Kobe Bryant’s Legacy
Kobe Bryant was in the NBA news recently when his former big man Andrew Bynum responded to an inquiry as to how Bynum thought Bryant helped mature his game.
When Bynum was asked about his on-court relationship with Bryant, he made it sound like a double-edged sword.
Bynum noted that Bryant will draw double teams and make it easier for teammates to get open looks. On the other hand, Bryant admittedly loves to shoot and will often overlook guys in the post with excellent position.
It was an open and honest critique. I appreciated the insight from Bynum and it made me reflect on Bryant’s relationships with his big men. Often as tumultuous as they were successful, the Laker teams of the Byrant era relied on those relationships for just about everything.
The Kobe Bryant Chronicles fittingly began with a big man. Jerry West shipped highly regarded center Vlade Divac to Charlotte for the rights to a little known, fresh out of high school guard in Kobe Bean Bryant.
That trade would be the basketball equivalent of Babe Ruth to the Yankees, but the Lakers seem to get lucky in these situations. (Bryant for Divac is only one example. The Pau Gasol trade and the Dwight Howard trade made little basketball sense at the time.)
Bryant’s years with Shaquille O’Neal resulted in some amazing feats. However, the title run was limited to three years because neither wanted to share the spotlight. O’Neal’s book released about a year ago let us into some of the grievances between the two.
Following the trade of O’Neal to Miami, the Lakers were in limbo for a couple of seasons. Bryant was widely regarded as the greatest player on the planet. The Lakers were not winning many games, and were certainly not at championship level. He frustratingly demanded a trade.
During this time Bryant accomplished amazing individual achievements, but until Gasol got to Los Angeles nothing had moved forward with the team.
Bryant and Gasol’s relationship has been the smoothest of Bryant’s career, but that is because everybody knows that between those two Bryant is the alpha male.
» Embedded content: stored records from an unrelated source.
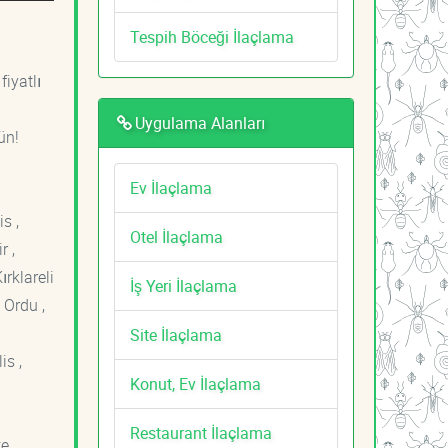
Tespih Böceği İlaçlama
fiyatlı
Uygulama Alanları
ün!
Ev İlaçlama
s ,
Otel İlaçlama
r ,
ırklareli
İş Yeri İlaçlama
 Ordu ,
Site İlaçlama
is ,
Konut, Ev İlaçlama
Restaurant İlaçlama
e ,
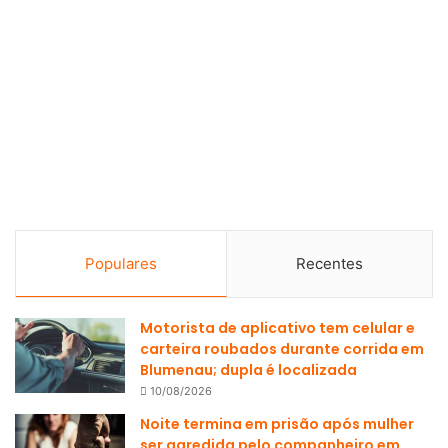
Populares
Recentes
Motorista de aplicativo tem celular e
carteira roubados durante corrida em
Blumenau; dupla é localizada
10/08/2026
Noite termina em prisão após mulher
ser agredida pelo companheiro em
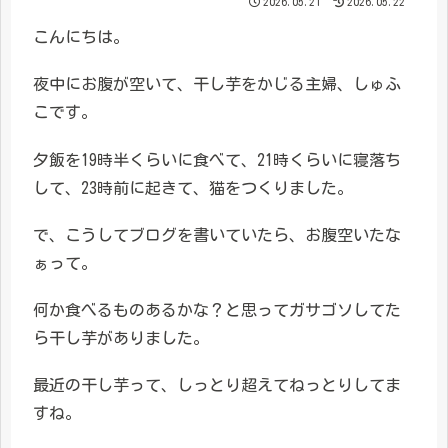
2026.05.21
2026.05.22
こんにちは。
夜中にお腹が空いて、干し芋をかじる主婦、しゅふ
こです。
夕飯を19時半くらいに食べて、21時くらいに寝落ち
して、23時前に起きて、猫をつくりました。
で、こうしてブログを書いていたら、お腹空いたな
ぁって。
何か食べるものあるかな？と思ってガサゴソしてた
ら干し芋がありました。
最近の干し芋って、しっとり超えてねっとりしてま
すね。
He will take over. He will get angry at you and make you pay on the court. Gasol’s nature is to acquiesce to Bryant’s personality rather than combat it, which is why, despite his criticisms for being soft, the Lakers have been so successful the past five years.
Now we come to Dwight Howard. Howard is the new-era superstar. This is much different from when Bryant was watching the game and growing up playing ball. Bryant grew up watching and idolizing Michael Jordan. So he adopted that mean streak, that “I want the ball. Get out of my way” attitude. Good or bad, that is what he is.
Howard has more of a LeBron James attitude toward what being a superstar in the NBA is. He wants people to like him. He wants to keep his sponsors. Howard’s image is that of a nice guy and he has made a lot of money with that image. However, he still thinks of himself as a superstar because that is what everybody says he is.
So when those two personalities meet and something goes wrong on the court, Bryant yells at whoever made the mistake. Howard is not used to that, and because of that he has been less aggressive than usual despite the fact that Bryant is taking less shots per game than last season.
Bryant’s relationships with his big men throughout the years dictated that team’s success. The rest of this year will be no different. It appears he has grown to pass the ball more, but will Howard be willing to go all out? I don’t know. The good thing for the Lakers is they still have enough time to figure out the answer before it’s too late to fix.